Nucleic Acids Res. 2026 May 5;54(9):gkag466. doi: 10.1093/nar/gkag466.
ABSTRACT
Spatial transcriptomics (ST) unlocks potential for studying gene functions in processes that depend on orchestration of transcription across space. However, analysis tools for ST remain aimed at data exploration, with few resources for hypothesis testing. What’s missing is a way to test whether a factor of interest affects functionally relevant parameters of a gene’s spatial distribution. We present a tool to fill this gap, which we call a warped sigmoidal Poisson-process mixed-effects (WSP, pronounced “wisp”) model. WSP models are the first ST tool allowing researchers to test critical questions without bespoke preprocessing pipelines for identifying key spatial parameters. By aligning coordinates to an axis of interest and letting a likelihood-based regression find between-group effects on expression rates and boundaries, WSP models replace error-prone manual preprocessing with minimally biased hypothesis testing.
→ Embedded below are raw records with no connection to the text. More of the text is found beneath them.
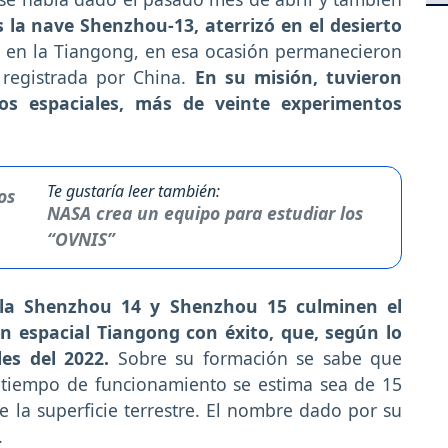
 la nave Shenzhou-13, aterrizó en el desierto
s en la Tiangong, en esa ocasión permanecieron
 registrada por China.
En su misión, tuvieron
eos espaciales, más de veinte experimentos
Te gustaría leer también:
NASA crea un equipo para estudiar los
“OVNIS”
la Shenzhou 14 y Shenzhou 15 culminen el
ón espacial Tiangong con éxito, que, según lo
les del 2022.
Sobre su formación se sabe que
 tiempo de funcionamiento se estima sea de 15
 la superficie terrestre. El nombre dado por su
.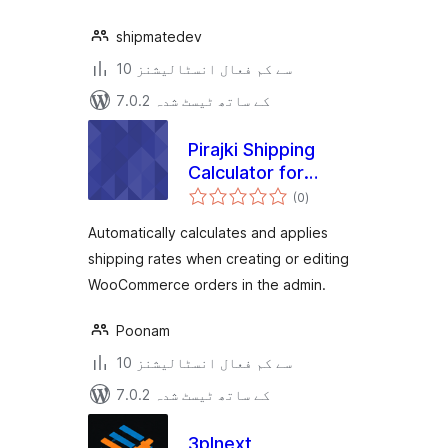
shipmatedev
10 سے کم فعال انسٹالیشنز
7.0.2 کے ساتھ ٹیسٹ شدہ
Pirajki Shipping
Calculator for
مجموعی
WooCommerce
(0
)
درجہ
بندی
Automatically calculates and applies
shipping rates when creating or editing
WooCommerce orders in the admin.
Poonam
10 سے کم فعال انسٹالیشنز
7.0.2 کے ساتھ ٹیسٹ شدہ
3plnext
After introducing WSP models, we demonstrate their statistical validity using semi-synthetic simulated data and their ability to test for effects by applying them to MERFISH data from mouse somatosensory cortex and bulk sequencing data from mouse liver lobules with extrapolated spatial coordinates. Together, these validations and applications demonstrate that WSP models offer a practical and statistically rigorous approach to quantifying and testing for effects on spatial variation in transcriptomic data.